2016-2017
kışında Cihangir civarındaki kedi evlerini fotoğraflamaya başladığımda, bunun
bir kışlık bir kültürel davranış salgını olduğunu imlemiştim.
2017-2018
kışında haklı çıktım. Kedi evleri yok olup giti.
Öncelikle,
hepsi mavi maket çantası dokusundan / plastik kartonundan yapılmış idi.
Hafiftiler, rüzgar uçurdu; yumuşaktılar, kedi tırmalayıp yırttı.
Kalanlar
ise, daha çok sunta yapımı olanlar
oldu.
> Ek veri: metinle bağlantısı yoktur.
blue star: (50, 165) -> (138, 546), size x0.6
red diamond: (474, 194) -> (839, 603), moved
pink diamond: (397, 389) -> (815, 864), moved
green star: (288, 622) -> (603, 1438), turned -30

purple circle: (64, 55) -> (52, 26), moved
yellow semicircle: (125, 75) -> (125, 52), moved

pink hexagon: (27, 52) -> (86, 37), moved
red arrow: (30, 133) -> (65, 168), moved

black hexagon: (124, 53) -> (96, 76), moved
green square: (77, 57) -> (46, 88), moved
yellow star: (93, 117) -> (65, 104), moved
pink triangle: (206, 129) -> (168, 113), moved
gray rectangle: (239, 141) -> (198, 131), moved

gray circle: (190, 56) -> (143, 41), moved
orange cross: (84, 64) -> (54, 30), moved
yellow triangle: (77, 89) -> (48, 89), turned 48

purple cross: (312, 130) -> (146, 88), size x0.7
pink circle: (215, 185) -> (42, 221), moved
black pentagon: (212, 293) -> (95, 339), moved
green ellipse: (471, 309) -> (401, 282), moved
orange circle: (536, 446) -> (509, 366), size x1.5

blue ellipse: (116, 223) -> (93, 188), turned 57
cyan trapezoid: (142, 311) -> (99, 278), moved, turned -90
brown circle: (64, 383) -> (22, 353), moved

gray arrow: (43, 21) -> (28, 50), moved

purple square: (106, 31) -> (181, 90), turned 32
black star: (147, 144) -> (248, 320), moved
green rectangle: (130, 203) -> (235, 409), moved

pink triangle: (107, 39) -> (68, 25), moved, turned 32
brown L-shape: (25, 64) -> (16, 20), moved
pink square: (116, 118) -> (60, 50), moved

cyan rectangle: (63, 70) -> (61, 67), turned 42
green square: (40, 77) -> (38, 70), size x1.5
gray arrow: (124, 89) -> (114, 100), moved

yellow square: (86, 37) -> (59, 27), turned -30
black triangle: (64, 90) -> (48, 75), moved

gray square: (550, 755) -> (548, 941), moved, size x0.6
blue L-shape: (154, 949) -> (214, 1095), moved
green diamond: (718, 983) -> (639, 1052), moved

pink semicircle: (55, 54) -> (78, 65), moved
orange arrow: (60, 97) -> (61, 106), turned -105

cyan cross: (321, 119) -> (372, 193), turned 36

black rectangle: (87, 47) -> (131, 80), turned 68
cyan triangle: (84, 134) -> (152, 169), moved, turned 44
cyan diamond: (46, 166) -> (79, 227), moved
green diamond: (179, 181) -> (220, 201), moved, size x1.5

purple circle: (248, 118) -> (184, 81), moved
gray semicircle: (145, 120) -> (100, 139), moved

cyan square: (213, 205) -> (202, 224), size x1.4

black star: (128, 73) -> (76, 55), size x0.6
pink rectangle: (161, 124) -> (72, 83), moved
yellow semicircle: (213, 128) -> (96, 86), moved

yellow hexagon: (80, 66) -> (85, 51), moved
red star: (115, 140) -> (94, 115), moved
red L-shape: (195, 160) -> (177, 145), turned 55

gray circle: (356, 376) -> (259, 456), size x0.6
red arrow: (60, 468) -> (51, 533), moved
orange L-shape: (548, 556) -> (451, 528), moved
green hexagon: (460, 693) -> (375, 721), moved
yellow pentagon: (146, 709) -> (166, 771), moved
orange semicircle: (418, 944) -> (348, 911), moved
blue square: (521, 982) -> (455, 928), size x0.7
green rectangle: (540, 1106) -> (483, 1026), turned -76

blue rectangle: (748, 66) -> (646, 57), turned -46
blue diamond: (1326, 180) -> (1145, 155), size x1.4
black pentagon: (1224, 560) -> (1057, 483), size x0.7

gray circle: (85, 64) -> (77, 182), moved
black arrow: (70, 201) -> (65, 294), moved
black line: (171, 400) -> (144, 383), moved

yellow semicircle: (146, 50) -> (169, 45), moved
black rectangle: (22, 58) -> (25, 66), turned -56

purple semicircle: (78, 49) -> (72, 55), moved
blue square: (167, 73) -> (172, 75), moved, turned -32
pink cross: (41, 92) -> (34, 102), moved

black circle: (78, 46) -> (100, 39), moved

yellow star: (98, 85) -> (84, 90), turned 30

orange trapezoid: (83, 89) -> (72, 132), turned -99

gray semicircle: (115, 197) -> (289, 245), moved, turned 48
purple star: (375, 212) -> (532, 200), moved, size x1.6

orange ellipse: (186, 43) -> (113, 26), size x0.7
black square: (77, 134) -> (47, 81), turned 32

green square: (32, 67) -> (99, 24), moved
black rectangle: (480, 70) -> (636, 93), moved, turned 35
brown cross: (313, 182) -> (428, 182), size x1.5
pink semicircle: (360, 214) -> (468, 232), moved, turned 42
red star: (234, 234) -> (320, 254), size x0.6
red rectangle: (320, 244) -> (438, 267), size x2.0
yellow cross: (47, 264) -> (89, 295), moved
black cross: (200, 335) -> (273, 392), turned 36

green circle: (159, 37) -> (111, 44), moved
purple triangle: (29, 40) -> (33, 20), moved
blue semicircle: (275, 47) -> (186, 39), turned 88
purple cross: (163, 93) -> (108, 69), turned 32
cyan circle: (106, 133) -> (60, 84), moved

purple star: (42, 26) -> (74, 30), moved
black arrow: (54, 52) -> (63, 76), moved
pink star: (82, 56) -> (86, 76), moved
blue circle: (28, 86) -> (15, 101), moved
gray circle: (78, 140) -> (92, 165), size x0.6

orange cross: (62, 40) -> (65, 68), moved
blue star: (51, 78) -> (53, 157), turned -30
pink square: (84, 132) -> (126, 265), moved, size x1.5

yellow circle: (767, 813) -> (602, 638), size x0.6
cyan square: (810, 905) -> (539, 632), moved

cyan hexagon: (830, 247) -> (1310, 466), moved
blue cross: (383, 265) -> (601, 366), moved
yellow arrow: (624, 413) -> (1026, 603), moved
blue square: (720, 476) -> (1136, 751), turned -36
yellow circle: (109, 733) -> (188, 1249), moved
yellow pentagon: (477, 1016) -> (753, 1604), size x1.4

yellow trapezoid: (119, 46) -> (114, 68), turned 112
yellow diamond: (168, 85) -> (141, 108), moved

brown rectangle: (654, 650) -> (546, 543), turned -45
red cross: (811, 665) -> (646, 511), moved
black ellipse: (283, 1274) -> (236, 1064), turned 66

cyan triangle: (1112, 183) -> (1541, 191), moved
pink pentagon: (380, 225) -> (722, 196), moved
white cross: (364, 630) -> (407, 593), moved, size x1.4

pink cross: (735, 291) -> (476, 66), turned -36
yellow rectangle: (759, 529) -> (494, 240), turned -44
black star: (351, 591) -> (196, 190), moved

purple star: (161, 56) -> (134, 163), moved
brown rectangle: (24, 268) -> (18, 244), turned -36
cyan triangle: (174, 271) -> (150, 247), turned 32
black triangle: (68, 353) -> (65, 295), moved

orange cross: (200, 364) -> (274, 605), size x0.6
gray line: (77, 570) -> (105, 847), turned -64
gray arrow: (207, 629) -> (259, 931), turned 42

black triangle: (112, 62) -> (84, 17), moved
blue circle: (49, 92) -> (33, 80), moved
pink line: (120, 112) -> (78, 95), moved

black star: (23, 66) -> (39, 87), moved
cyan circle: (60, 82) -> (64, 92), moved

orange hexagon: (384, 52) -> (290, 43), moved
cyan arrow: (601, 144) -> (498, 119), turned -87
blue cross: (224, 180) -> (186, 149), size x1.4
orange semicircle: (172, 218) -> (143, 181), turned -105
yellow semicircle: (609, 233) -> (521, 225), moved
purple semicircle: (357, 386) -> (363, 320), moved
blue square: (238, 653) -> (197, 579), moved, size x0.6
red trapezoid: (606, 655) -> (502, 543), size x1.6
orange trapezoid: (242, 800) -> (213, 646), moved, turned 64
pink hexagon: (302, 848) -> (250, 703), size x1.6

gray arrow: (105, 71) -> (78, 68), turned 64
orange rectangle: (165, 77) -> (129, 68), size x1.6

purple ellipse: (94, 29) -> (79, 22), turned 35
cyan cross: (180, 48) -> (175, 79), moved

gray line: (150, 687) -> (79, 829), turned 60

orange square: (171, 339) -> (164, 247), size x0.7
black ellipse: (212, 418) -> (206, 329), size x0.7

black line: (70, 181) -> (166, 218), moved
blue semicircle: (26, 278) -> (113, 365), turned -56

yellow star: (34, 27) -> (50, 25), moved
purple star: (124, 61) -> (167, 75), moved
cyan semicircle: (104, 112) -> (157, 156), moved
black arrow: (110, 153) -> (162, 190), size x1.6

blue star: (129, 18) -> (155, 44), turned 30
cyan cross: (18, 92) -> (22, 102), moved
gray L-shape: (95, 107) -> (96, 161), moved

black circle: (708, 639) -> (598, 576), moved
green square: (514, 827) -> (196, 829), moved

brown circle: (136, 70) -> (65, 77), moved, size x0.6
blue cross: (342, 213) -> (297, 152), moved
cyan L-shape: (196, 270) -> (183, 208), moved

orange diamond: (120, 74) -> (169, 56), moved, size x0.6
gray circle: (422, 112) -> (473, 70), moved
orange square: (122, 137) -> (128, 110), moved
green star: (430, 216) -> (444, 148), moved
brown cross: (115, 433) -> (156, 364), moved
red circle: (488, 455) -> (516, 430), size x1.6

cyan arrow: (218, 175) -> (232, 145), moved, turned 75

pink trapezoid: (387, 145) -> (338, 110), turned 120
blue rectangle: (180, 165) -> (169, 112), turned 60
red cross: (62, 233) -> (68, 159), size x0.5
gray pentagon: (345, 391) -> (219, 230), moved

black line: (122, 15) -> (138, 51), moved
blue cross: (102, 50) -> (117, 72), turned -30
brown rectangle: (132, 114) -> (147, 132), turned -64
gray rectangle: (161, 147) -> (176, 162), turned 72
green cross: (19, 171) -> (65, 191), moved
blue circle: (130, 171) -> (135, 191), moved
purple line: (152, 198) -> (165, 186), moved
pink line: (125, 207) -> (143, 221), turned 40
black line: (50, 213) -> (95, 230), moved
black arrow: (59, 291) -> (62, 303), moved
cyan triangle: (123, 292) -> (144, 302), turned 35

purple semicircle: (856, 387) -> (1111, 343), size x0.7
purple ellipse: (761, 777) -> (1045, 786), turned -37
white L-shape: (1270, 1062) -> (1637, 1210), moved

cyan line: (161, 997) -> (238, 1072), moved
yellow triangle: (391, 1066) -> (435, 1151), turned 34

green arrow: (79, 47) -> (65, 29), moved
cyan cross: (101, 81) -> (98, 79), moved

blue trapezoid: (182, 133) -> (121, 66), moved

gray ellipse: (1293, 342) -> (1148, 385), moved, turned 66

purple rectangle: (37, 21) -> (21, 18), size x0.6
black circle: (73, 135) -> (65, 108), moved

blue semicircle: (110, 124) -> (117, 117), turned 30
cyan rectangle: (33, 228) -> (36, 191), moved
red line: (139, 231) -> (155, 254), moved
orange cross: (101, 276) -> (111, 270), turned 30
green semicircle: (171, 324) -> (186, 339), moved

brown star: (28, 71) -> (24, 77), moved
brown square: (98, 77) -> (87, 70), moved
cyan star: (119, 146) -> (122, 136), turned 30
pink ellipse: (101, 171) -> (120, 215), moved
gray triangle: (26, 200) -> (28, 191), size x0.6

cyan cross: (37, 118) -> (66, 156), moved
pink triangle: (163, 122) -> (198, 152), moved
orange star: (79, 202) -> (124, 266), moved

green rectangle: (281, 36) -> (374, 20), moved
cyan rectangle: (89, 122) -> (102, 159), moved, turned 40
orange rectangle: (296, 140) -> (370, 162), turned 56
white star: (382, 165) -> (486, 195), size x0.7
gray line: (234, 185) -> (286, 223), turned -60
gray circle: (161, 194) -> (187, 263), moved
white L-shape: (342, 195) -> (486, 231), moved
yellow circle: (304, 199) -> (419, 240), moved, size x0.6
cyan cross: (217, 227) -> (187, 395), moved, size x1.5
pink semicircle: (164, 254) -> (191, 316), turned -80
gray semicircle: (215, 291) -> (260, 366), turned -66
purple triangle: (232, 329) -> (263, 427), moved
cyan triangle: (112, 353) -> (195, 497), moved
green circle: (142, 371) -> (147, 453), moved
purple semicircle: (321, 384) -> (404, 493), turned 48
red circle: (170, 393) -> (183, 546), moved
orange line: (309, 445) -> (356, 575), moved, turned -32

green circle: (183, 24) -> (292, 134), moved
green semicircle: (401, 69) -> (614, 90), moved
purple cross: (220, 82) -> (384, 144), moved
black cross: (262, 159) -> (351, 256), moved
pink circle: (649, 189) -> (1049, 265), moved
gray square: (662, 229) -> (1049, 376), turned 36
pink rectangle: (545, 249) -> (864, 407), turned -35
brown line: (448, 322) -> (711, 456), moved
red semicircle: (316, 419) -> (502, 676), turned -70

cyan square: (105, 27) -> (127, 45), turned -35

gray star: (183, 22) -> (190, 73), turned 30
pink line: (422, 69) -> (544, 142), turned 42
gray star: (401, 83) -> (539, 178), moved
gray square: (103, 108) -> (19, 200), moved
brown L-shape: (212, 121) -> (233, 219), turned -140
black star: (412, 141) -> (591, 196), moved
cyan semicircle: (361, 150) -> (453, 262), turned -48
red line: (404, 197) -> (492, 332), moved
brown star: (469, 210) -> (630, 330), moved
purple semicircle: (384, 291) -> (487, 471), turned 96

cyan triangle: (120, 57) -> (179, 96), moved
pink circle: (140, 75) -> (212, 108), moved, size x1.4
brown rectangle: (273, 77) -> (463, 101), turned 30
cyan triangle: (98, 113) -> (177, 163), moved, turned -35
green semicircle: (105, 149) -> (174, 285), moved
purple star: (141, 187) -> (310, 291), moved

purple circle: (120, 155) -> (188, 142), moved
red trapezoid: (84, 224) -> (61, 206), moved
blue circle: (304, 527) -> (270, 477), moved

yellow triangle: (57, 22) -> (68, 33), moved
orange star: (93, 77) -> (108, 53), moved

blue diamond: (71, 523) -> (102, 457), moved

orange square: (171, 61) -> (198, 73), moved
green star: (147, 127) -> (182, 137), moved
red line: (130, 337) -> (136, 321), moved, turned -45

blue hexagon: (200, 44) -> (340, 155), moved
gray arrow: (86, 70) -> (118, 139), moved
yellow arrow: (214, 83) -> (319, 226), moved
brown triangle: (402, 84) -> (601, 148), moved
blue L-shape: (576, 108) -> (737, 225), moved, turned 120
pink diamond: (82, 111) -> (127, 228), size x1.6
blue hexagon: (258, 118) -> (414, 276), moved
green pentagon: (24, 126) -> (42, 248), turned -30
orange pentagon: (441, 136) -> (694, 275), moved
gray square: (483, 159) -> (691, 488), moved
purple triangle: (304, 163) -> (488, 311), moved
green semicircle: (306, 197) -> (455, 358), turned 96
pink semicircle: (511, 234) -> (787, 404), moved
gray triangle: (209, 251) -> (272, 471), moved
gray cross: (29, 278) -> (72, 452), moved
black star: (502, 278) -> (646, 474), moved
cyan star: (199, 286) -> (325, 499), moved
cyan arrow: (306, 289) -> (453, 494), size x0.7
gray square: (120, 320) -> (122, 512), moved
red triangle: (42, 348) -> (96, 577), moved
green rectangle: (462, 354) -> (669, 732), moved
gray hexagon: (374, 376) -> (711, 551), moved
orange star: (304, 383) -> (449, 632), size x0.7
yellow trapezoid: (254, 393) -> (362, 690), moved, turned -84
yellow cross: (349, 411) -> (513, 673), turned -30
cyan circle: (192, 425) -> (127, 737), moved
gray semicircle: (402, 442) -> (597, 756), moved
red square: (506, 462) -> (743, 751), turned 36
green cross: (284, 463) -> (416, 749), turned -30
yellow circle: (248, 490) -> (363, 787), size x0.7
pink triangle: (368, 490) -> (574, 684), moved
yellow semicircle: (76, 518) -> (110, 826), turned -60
Belediyeninkiler köşk gibiydi, el yapımı olanlar ise tam gecekondu
tipinde derme çatma. İkinci kış yapılanlar bile öyle: demek ki halklarımız
marangozluğu kıvıramıyor.
Ancak,
ortalığı kedi mamasına boğma işi, hem ikinci kış, hem de ikinci bahar artarak
sürüyor. Bu, sürdürülmesi daha kolay bir davranış demek ki: Bakkala gidiyorsun,
parayı basıyorsun, mamayı alıyorsun, tamam. Sonra da, dağ taş, ye gök kedi
maması doluyor, doldu da. Yolun kenarına değil resmen ortasına bile
döküveriyorlar.
Her 5
mahallede bir deli-moruk kadınlar var, kedi delisi. Onlar hep vardı, hala
varlar. Artık tavuk ciğeri ucuz. Yaşlı kadınlar her akşam 50 kediyi birden
besliyorlar. Kediler öğrenmiş, hoop doluşuveriyorlar.
Bu
kültürel davranış çizgisinde en belirgin olan olgu şu:
İnsanların
insanlardan nefreti aşırı arttı. Böylelikle de, kediseverlik, doğrudan
insansevmezlik demek oldu. Çünkü, kedi besleyenler arasında, gayet kasap /
katil kılıklı erkekler de var.
Bu 2
kış, AKP iktidarının TC halklarını köşeye sıkıştırıp gömdüğü zamana da denk
geldi. Savaş ve ekonomik kriz tuş ettirici idi ve hala da öyle.
En uç
örnekle bitireyim:
Babasından
kalma malul / yetim maaşıyla, kendi aç kalıp kedi besleyen yaşlı bir adam
tanıyorum. Sokaklarda yatıp kalkıyor. Raporlu deli. Ailesi bunu tımarhaneye
attırmış ama o oradan kaçmış bir biçimde. İnsanlar karşı doğrudan nefret
duymuyor, onlardan kesinkes uzak duruyor. Ancak, kedileri sürekli besliyor.